Data Governance: Metadata, Data Sharing, Lineage, and Auditing on AWS

Previous: Security and Authentication

Book: AWS Certified Data Engineer Associate Study Guide Authors: Sakti Mishra, Dylan Qu, Anusha Challa Publisher: O’Reilly Media ISBN: 978-1-098-17007-3

Data governance is that thing every team says they care about but nobody wants to own. Security gets attention because breaches make headlines. Governance? It just slowly rots your data platform from the inside when you ignore it. This part of Chapter 7 covers the governance pillars beyond security and privacy.

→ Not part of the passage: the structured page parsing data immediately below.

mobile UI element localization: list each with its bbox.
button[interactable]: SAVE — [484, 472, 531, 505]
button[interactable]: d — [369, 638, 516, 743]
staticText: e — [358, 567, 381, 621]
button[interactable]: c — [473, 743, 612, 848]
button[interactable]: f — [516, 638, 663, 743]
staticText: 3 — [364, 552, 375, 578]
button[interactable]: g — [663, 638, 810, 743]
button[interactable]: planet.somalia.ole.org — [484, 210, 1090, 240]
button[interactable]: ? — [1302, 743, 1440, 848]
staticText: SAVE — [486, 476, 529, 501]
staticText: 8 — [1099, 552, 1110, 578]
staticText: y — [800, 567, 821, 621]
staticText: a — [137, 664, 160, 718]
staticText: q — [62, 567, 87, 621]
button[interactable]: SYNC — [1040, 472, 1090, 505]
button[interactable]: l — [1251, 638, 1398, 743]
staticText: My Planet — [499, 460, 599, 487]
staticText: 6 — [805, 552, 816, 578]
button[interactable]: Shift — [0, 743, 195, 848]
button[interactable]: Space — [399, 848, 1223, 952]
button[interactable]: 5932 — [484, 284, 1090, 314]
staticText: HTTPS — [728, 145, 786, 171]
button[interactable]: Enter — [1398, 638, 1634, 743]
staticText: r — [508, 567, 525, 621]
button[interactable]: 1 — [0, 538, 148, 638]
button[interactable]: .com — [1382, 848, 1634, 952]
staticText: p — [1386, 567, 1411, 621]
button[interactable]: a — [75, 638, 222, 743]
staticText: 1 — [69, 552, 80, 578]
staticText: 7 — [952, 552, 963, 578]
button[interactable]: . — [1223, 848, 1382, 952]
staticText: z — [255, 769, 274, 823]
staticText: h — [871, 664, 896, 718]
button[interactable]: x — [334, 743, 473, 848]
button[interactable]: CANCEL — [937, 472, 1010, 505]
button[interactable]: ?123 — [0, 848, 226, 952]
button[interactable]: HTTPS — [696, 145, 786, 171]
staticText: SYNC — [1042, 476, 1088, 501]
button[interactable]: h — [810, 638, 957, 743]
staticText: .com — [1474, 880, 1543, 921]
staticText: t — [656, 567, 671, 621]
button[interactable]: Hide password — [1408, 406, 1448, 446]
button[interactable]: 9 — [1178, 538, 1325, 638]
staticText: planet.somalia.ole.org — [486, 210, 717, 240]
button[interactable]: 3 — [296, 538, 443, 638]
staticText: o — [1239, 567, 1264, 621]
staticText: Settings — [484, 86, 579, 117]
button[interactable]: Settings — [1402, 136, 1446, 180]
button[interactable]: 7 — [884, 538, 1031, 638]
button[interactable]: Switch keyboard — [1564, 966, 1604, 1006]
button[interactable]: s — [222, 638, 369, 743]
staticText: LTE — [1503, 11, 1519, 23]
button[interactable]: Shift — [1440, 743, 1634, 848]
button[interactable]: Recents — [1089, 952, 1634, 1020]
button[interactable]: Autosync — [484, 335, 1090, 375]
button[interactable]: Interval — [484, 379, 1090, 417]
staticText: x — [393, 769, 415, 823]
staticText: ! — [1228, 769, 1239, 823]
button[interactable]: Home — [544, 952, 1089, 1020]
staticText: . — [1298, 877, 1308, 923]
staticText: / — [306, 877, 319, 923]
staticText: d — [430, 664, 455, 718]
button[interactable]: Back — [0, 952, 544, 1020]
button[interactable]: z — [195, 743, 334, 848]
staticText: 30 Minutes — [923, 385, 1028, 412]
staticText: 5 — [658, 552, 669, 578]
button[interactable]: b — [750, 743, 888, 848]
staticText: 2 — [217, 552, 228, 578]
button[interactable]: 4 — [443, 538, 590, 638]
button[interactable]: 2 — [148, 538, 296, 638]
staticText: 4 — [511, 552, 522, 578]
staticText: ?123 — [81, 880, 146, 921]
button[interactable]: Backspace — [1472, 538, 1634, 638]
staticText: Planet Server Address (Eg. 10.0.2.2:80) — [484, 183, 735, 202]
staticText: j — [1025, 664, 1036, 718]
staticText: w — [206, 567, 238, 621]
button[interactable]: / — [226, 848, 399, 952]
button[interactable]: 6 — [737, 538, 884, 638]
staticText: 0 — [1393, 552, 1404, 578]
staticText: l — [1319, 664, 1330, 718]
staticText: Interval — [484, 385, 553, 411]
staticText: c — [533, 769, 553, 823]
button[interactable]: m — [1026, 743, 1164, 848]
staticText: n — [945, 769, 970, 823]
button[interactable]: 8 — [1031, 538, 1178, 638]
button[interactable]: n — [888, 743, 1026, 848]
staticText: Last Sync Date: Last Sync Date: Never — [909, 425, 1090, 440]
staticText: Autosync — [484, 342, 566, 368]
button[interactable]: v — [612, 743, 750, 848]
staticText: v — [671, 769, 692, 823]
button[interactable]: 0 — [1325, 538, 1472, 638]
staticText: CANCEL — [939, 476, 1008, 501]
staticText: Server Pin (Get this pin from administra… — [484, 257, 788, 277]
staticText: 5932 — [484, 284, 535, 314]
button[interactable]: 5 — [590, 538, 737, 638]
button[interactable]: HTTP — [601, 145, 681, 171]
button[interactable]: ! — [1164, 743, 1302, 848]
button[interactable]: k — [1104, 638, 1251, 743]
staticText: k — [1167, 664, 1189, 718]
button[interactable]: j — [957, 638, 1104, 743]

Seven pillars of data governance:

  • Data Catalog for metadata management
  • Data sharing
  • Data quality
  • Data profiling
  • Data lifecycle management
  • Data lineage
  • Logging and auditing

Each maps to specific AWS services.

Metadata Management and Technical Catalog

Centralized metadata management is the foundation. You’ve got databases, data lakes, data warehouses spread across your organization. Without a common metadata layer, you can’t build access controls, auditing, or reporting on top of them.

AWS Glue Data Catalog

The centralized technical catalog in AWS. Define virtual table schemas on top of datasets in S3, relational databases, Amazon Redshift, DynamoDB, and other data stores through Glue connections.

Key features:

  • Highly available and scalable
  • Hive Metastore compatible
  • Serverless
  • Integrates with IAM for security
  • Logs to CloudWatch and CloudTrail

Other AWS services connect to it: Athena, Redshift Spectrum, EMR, Glue ETL jobs, Lake Formation, DataZone, QuickSight. They all fetch metadata from Glue Data Catalog to query data from source tables.

Glue Data Catalog is one of those services that quietly becomes the center of your entire analytics stack. Set it up for one use case, suddenly everything depends on it.

AWS Glue Crawler

Crawlers auto-detect schemas by scanning a subset of data from your data lake and creating metadata tables in Glue Data Catalog. New datasets arrive? Trigger crawlers to create metadata tables automatically, then kick off ETL jobs. Built-in or custom classifiers parse the schema.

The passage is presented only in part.